日銀の総資産は、6月末で502兆円と国内総生産(GDP)とほぼ並んだ。ドル換算でFRB(米連邦準備制度理事会)を上回る規模に膨れ上がっている。現状のペースが維持されれば、来年にはECB(欧州中央銀行)を抜き世界最大の中央銀行となる見込みだ。

その鍵を握る日銀政策委員会・審議委員のひとりであった木内登英氏が7月23日に5年の任期を終え退任、古巣の野村総合研究所にエグゼクティブ・エコノミストとして戻った。

一貫して黒田総裁が進める異次元緩和に警鐘を鳴らし続けてきた木内委員。地方講演では、長期金利をゼロ%程度に抑える現在の日銀の金融政策について、「国債市場の機能を著しく損ねて不安定化させる。米大統領選以降、金利上昇圧力かかっており、(日銀は)最初の試練を迎えている」と懸念を示した。

また、木内氏と同時にやはり大規模緩和に慎重だった佐藤健裕氏も退任し、日銀の審議委員はすべて安倍政権発足以降の任命者となり、リフレ派一色で染められた。いまや黒田総裁に正面から反論する審議委員は皆無だ。その間も日銀の資産規模は膨らみ続けている。

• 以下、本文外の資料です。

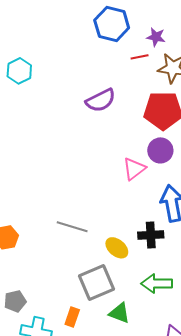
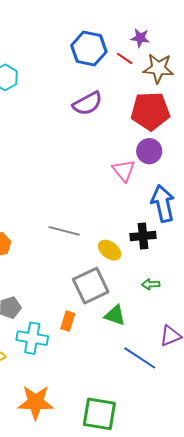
blue hexagon: (112, 24) -> (89, 49), moved
red line: (140, 57) -> (125, 58), turned 48
pink triangle: (134, 169) -> (124, 170), turned -30
green arrow: (157, 284) -> (151, 284), size x0.6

次期日銀総裁は誰になるのか、予断を許さないが、誰がなるにしても課題は、現在の異次元緩和の終結宣言と、出口戦略になる。いわば戦後処理であり、損な役回りになることだけは確かだ。

日銀が国債を買い続ける限り、国債価格が下落することはない。現在心配されているのは、むしろ日銀が買える国債が市場になくなるという状況だ。問題は、国債の買い取りを止め、出口に向かったとき。

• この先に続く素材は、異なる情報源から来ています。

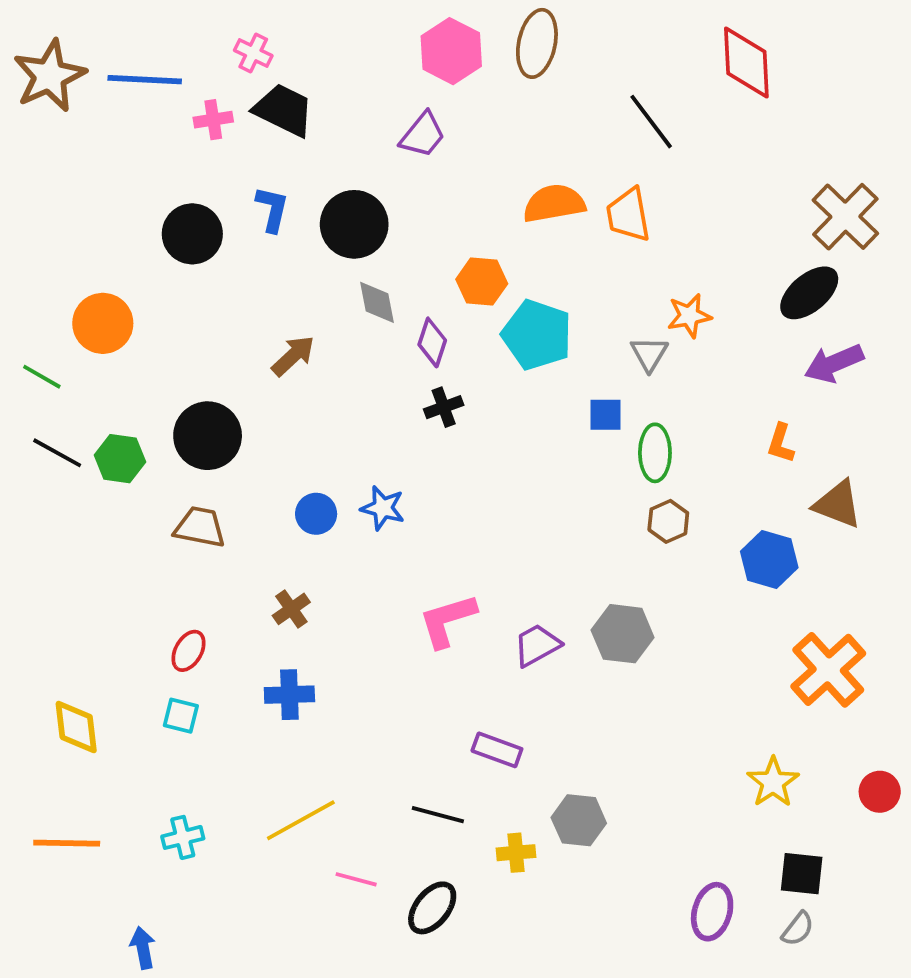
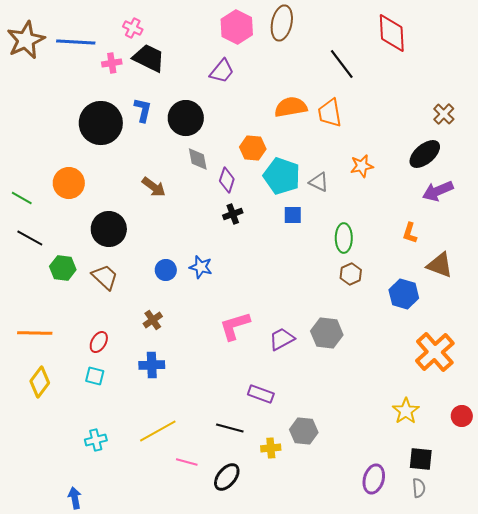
brown cross: (845, 217) -> (444, 114), size x0.6
black circle: (192, 234) -> (101, 123), size x1.4
orange circle: (103, 323) -> (69, 183), moved
gray triangle: (649, 354) -> (319, 182), moved, turned -35
brown arrow: (293, 356) -> (154, 187), turned 80
blue square: (605, 415) -> (293, 215), moved
green hexagon: (120, 459) -> (63, 268), moved
brown trapezoid: (200, 527) -> (105, 277), turned 32
yellow diamond: (76, 727) -> (40, 382), turned 44
orange line: (67, 843) -> (35, 333), moved
gray semicircle: (798, 929) -> (419, 488), turned -42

日銀の債務超過は、この出口戦略がうまくいかず、金利が上昇(国債価格が下落)したときに生じる。資産である国債の評価損が出て赤字になり、自己資本に食い込むという場合だ。民間金融機関でいえば、資産である貸出債権が不良債権になり、債務超過になるのと同じ。

日銀の会計制度では、資産評価は簿価(買ったときの値段)で評価するため、その懸念はないという意見もある。しかし、現在の市場の会計制度は「時価会計」が原則。日銀も金融機関である以上、毎期、保有する資産を値洗いして、そのときの市場の価格(時価)で評価し直して、含め益や含み損を計上するのが基本だ。

そのときに市場の価格が大きく下落していれば、含み損が顕在化して、資本の額を上回れば債務超過に陥る。マーケットが時価で評価して、「日銀は危ない」と判断したら……円の暴落となりかねない。